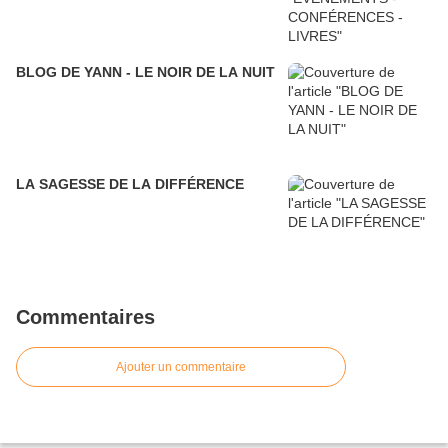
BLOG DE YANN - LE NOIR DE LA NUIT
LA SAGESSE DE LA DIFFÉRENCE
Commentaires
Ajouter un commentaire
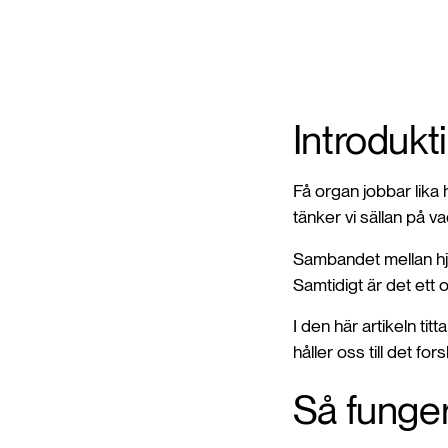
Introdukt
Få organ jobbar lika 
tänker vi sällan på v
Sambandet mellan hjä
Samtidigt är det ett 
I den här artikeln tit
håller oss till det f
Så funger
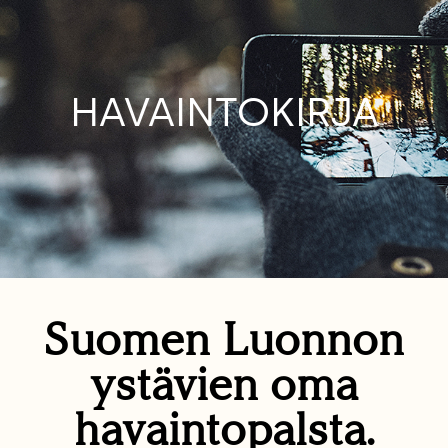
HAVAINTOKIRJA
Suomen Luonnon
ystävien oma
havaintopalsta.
--
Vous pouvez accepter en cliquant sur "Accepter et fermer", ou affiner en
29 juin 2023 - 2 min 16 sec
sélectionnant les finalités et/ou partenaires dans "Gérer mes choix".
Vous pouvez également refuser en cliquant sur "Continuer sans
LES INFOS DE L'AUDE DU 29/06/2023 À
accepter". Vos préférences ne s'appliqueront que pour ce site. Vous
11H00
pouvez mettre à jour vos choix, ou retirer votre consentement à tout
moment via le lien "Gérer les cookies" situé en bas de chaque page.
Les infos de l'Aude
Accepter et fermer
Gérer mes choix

● **Exercise aim**
Copy every line above in which the string "Gérer" shows up.

● **Task answer**
sélectionnant les finalités et/ou partenaires dans "Gérer mes choix".
moment via le lien "Gérer les cookies" situé en bas de chaque page.
Gérer mes choix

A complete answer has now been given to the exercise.